- Task instructions -
Every line containing "Politica" should be identified and copied from the data below.

- Supplied entries -

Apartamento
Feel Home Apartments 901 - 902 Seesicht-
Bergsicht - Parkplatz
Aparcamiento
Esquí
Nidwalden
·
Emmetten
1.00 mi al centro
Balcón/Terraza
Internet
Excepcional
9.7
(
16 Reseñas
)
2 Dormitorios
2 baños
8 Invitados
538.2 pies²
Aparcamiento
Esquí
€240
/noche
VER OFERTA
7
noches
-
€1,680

...

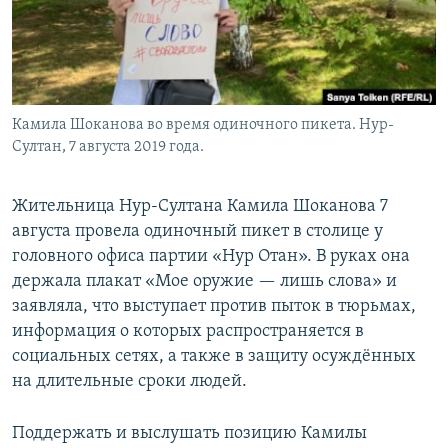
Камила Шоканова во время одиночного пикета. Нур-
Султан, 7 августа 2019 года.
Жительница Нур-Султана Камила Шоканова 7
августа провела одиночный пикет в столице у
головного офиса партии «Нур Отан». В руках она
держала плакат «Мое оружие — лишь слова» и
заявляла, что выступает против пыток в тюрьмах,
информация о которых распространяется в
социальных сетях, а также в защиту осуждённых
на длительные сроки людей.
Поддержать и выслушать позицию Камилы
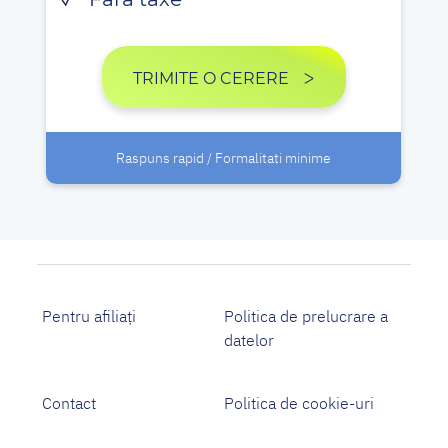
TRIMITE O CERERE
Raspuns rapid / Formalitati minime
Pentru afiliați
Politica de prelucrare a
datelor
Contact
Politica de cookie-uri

...

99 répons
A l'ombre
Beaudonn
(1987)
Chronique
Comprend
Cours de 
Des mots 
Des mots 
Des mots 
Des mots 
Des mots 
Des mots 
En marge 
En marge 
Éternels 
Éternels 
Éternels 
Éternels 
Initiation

- The completed task -
Politica de prelucrare a
Politica de cookie-uri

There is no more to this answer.